Emmanuel Macron lors d'une réunion de crise liée aux incendies le 15 juillet 2022 - BFMTV
Emmanuel Macron lors d'une réunion de crise liée aux incendies le 15 juillet 2022 - BFMTV

Il évoque une saison "exceptionnelle par sa dureté". Le président de la République Emmanuel Macron s'est exprimé ce vendredi sur BFMTV en amont d'une réunion de crise sur les incendies en cours dans le sud-ouest.

"Nous avons d'ores et déjà trois plus de forêts brûlées qu'en 2020", a-t-il souligné, évoquant "à la fois un printemps qui a été très sec et des feux qui se sont déployés avec force."

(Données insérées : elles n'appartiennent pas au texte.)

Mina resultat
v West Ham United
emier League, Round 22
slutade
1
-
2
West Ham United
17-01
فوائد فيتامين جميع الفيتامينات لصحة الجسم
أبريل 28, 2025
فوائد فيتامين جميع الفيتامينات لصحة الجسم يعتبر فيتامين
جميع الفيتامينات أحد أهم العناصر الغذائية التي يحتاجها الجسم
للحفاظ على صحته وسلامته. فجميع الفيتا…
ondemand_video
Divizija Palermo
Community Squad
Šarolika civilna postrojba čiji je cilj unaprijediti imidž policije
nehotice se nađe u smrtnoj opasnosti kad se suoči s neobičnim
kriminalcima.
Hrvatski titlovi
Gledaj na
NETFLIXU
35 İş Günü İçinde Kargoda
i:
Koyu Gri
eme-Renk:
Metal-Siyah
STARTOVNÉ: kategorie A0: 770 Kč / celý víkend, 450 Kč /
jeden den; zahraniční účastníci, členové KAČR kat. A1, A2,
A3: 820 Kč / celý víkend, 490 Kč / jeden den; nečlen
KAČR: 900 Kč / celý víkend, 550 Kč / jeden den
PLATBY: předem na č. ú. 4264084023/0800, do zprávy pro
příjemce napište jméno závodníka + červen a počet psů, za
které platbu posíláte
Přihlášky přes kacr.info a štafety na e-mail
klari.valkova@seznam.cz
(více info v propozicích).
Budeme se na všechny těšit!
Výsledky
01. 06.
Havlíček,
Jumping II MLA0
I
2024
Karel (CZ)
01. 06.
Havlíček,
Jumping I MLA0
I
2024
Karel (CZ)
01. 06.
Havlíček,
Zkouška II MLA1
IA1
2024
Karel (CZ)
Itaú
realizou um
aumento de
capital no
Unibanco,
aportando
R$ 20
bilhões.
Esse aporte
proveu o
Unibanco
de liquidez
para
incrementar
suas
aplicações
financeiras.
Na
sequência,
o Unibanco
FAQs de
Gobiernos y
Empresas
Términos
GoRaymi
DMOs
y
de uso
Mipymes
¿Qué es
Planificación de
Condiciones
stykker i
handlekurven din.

Remerciant les pompiers et les élus mobilisés, le chef de l'État également tenu à avoir un mot pour les nombreux sinistrés et personnes contraintes à l'exil, alors que de nombreux mouvements d'entraide se mettent en place dans les communes touchées.

Solidarité européenne

Dans cette épreuve, Emmanuel Macron a également souligné l'importance de pouvoir bénéficier d'une "solidarité européenne", se traduisant très concrètement par l'aide de la Grèce, "qui a mis plusieurs appareils à disposition (des pompiers français)", précisant que l'Italie devrait également apporter son aide prochainement.

Pendant que les yeux sont rivés sur la Gironde et le sud-ouest, d'autres régions de l'Hexagone sont en proie aux flammes depuis plusieurs jours. Dans les Bouches-du-Rhône, 900 pompiers, et notamment deux Canadair sont toujours actuellement déployés pour combattre un incendie dans le massif forestier de la Montagnette. Si le feu est fixé, une colonie de vacances a dû être évacuée et mise à l'abri, et au moins 300 hectares de végétation ont été ravagés.

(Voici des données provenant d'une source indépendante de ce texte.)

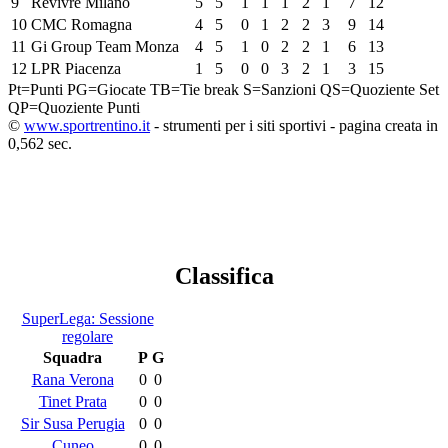
9
Revivre Milano
5
5
1
1
1
2
1
7
12
10
CMC Romagna
4
5
0
1
2
2
3
9
14
11
Gi Group Team Monza
4
5
1
0
2
2
1
6
13
12
LPR Piacenza
1
5
0
0
3
2
1
3
15
Pt=Punti
PG=Giocate
TB=Tie break
S=Sanzioni
QS=Quoziente Set
QP=Quoziente Punti
©
www.sportrentino.it
- strumenti per i siti sportivi - pagina creata in
0,562 sec.
Classifica
SuperLega: Sessione
regolare
Squadra
P
G
Rana Verona
0
0
Tinet Prata
0
0
Sir Susa Perugia
0
0
Cuneo
0
0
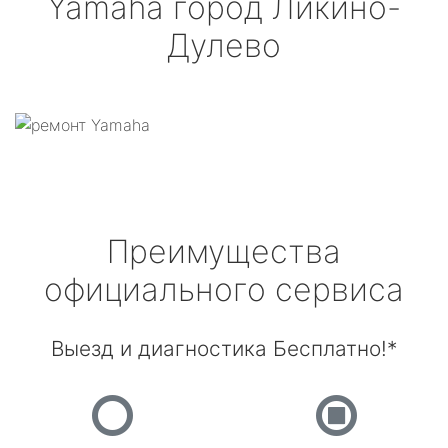
Yamaha
город Ликино-
Дулево
Преимущества
официального сервиса
Выезд и диагностика Бесплатно!*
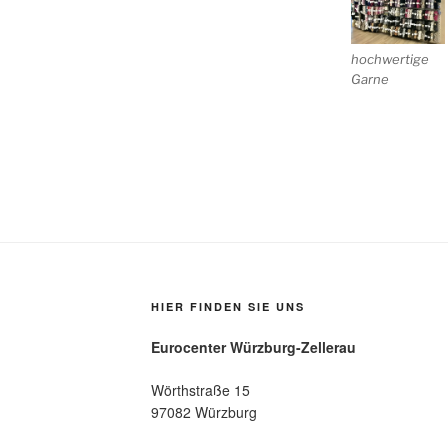
hochwertige
Garne
HIER FINDEN SIE UNS
Eurocenter Würzburg-Zellerau
Wörthstraße 15
97082 Würzburg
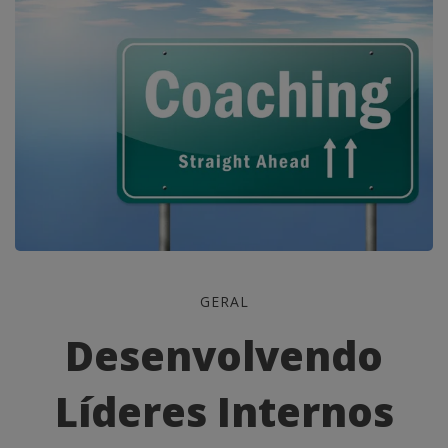
Desenvolvendo
GERAL
Líderes
Desenvolvendo
Internos
Líderes Internos
com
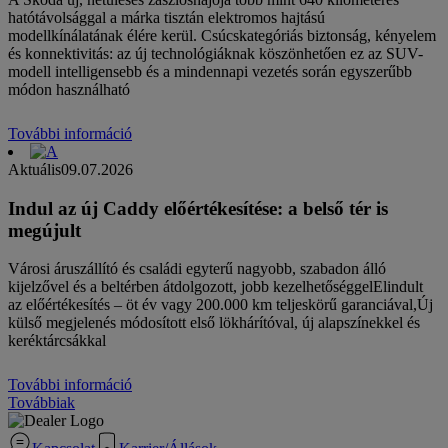
hatótávolsággal a márka tisztán elektromos hajtású
modellkínálatának élére kerül. Csúcskategóriás biztonság, kényelem
és konnektivitás: az új technológiáknak köszönhetően ez az SUV-
modell intelligensebb és a mindennapi vezetés során egyszerűbb
módon használható
További információ
Aktuális
09.07.2026
Indul az új Caddy előértékesítése: a belső tér is
megújult
Városi áruszállító és családi egyterű nagyobb, szabadon álló
kijelzővel és a beltérben átdolgozott, jobb kezelhetőséggelElindult
az előértékesítés – öt év vagy 200.000 km teljeskörű garanciával,Új
külső megjelenés módosított első lökhárítóval, új alapszínekkel és
keréktárcsákkal
További információ
Továbbiak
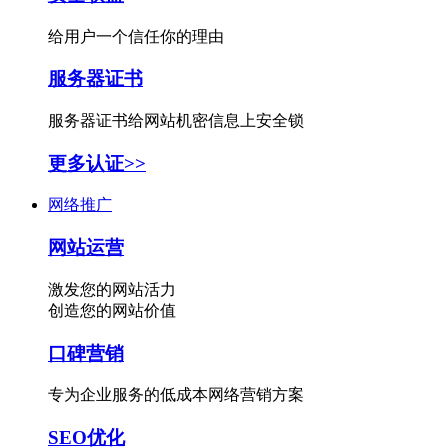
给用户一个信任你的理由
服务器证书
服务器证书给网站机密信息上安全锁
更多认证>>
网络推广
网站运营
激发您的网站活力
创造您的网站价值
口碑营销
专为企业服务的低成本网络营销方案
SEO优化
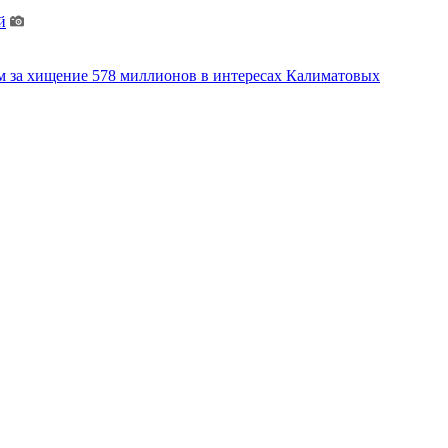
й
м за хищение 578 миллионов в интересах Калиматовых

Moins de 1000 hectares brûlés l'an dernier à la même date

Il y a quelques jours, le ministre de l'Intérieur Gérald Darmanin avait déjà évoqué le caractère exceptionnel de cette saison sur la question des incendies. Une situation favorisée par l'épisode caniculaire qui sévit pour la seconde fois en un mois en France.

"Cette saison des feux a commencé très tôt, du fait sans doute du réchauffement climatique et de la sécheresse", a souligné mercredi soir Gérald Darmanin, en déplacement à la Teste-de-Buch, en Gironde.

Le locataire de la Place Beauvau avait également déploré "plus de 15.000 hectares brûlés depuis le début de l'année, alors qu'on était à moins de 1000 hectares à la même date l'année dernière".